3. Feedback & Revision
(iii) FEEDBACK FROM OTHER WRITERS
Other writers give another kind of feedback, less reliable but valuable for other reasons. It’s less reliable because other writers are always liable to want to write their own book instead of yours. They leap off along lines of possibility, then feel frustrated when you follow a different line.
The great virtue of writers’ feedback is the flip side of the same coin—it can open your eyes to alternatives. Writing through a novel, you have to convince yourself that things happened in exactly this way and no other. That’s a necessary part of believing in the reality you invent. But when your way isn’t working out, you need to escape from your self-imposed spell.
Things could have happened in a different way, and other creative minds are great at discovering those ways. You may not follow anyone’s particular suggestion, you may end up developing an alternative of your own. Still, someone has to help you open up that headspace in the first place.
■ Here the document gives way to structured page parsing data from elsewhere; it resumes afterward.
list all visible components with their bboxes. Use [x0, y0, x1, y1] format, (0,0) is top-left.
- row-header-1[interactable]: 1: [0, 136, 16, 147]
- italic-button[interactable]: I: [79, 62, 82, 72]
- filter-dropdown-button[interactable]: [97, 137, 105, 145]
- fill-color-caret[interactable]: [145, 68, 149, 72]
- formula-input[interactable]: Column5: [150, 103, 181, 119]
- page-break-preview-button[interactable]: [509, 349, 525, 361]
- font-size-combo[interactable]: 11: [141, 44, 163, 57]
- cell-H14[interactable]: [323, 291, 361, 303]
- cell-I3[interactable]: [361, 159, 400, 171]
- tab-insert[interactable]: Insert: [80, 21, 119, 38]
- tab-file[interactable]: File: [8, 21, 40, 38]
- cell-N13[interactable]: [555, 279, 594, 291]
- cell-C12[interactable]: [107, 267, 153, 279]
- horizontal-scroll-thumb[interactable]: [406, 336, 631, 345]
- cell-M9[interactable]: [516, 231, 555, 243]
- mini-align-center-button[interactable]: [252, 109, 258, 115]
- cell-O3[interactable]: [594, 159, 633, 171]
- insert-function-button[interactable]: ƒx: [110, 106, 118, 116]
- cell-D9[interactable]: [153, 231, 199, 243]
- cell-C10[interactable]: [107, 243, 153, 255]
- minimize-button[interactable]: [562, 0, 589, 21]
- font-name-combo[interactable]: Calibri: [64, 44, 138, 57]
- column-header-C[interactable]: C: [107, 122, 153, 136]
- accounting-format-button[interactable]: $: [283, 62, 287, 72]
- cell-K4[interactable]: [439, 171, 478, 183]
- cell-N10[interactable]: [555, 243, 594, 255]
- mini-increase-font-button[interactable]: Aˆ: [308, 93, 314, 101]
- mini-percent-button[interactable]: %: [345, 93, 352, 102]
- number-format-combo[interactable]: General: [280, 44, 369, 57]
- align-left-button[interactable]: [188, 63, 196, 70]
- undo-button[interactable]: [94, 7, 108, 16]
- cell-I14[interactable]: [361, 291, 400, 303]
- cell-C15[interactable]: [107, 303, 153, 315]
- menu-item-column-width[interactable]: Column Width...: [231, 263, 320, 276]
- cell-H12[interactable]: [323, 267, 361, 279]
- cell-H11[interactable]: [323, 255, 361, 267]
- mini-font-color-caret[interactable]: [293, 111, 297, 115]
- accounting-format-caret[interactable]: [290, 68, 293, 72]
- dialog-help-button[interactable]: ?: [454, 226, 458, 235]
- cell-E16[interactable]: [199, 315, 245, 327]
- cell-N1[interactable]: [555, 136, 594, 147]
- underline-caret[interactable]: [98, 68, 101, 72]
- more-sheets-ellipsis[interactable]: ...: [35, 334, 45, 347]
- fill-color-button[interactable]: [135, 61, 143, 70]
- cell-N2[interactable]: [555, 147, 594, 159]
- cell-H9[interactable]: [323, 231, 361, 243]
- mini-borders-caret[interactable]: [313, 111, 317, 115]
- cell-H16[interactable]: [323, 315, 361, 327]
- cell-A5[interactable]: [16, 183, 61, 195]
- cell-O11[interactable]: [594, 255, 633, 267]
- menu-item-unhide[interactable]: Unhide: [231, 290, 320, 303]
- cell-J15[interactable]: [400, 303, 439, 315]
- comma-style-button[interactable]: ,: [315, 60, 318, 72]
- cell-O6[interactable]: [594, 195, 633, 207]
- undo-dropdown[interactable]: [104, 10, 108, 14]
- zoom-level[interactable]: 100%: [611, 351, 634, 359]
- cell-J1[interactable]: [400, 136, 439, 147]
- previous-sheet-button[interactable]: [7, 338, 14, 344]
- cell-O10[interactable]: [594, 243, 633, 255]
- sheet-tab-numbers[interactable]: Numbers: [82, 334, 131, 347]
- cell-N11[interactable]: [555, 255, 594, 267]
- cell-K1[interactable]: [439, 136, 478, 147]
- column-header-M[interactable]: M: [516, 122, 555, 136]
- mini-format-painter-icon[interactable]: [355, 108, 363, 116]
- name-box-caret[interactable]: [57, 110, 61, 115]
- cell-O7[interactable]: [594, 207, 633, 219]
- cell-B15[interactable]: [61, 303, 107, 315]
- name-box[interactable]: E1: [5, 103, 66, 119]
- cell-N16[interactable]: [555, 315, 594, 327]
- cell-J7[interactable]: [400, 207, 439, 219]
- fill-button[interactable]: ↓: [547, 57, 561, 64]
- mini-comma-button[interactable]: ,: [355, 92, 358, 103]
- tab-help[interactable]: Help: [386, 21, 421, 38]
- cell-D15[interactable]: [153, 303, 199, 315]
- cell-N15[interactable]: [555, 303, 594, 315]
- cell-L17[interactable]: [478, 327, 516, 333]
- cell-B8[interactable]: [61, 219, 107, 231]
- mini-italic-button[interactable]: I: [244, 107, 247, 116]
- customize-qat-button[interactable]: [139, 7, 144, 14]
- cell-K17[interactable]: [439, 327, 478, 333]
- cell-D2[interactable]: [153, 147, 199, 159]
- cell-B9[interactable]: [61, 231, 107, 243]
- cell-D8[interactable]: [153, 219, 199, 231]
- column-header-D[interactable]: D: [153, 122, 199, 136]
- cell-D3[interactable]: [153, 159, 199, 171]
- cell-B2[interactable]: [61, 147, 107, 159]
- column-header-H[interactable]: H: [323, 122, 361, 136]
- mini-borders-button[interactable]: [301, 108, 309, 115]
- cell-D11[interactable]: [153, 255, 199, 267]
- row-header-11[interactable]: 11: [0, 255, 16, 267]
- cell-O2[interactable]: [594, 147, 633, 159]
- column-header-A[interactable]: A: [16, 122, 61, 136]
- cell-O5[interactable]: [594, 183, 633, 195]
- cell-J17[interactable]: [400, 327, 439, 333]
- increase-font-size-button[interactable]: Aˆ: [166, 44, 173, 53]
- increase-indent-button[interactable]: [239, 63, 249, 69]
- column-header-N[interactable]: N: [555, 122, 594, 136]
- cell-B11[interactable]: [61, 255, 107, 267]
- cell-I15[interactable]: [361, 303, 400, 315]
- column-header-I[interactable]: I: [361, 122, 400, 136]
Critique groups of other writers are very useful, and there are plenty of them around. You need other writers on the same rung of the ladder as yourself: published or practised or beginners. Everyone should have a similar ‘standing’ and a similar confidence or nervousness about making and receiving critiques.
You also need writers with social skills and tact! Real criticism doesn’t have to be delivered like a blow to the head. The members of the group should be aware of, and take care of, each other’s feelings.
Here's the ROR critique group of professional writers. We meet about once every 18 months to give feedback on one another's draft novels. At our Tasmanian retreat a year ago, I took in some very useful feedback on Song of the Slums. (The photo was from a different time and doesn't include Tansy Raynor Roberts or Dirk Flinthart who were there in Tasmania.)